● Task goal
Gather every line in the records below that contains the word "load".

Page layout parsing data:

◆ ◆ ◆ ◆

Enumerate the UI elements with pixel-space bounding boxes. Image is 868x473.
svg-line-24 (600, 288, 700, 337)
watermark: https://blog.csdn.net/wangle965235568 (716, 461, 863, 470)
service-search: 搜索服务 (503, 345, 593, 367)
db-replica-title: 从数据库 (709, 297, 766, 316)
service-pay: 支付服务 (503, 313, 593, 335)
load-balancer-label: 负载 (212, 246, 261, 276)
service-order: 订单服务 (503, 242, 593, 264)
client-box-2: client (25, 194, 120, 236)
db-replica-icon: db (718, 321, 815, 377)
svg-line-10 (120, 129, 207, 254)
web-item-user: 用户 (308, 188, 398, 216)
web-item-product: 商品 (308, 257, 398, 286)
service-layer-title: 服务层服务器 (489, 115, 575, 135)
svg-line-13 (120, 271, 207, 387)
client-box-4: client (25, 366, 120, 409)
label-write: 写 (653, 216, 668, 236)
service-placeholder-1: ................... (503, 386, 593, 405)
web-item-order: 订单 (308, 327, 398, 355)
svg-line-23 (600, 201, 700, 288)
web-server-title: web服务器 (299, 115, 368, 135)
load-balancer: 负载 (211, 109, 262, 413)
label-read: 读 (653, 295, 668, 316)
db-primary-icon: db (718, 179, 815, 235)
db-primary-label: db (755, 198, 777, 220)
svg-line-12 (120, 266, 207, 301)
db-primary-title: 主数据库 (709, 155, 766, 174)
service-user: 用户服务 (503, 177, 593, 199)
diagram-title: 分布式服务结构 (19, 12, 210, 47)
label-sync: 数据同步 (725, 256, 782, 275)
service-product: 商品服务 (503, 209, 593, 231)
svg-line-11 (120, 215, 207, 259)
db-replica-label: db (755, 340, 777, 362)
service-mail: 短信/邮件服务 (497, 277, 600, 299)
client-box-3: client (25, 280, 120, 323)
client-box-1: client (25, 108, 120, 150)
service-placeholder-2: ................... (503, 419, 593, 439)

◆ ◆ ◆ ◆

● Answer below
load-balancer-label: 负载 (212, 246, 261, 276)
load-balancer: 负载 (211, 109, 262, 413)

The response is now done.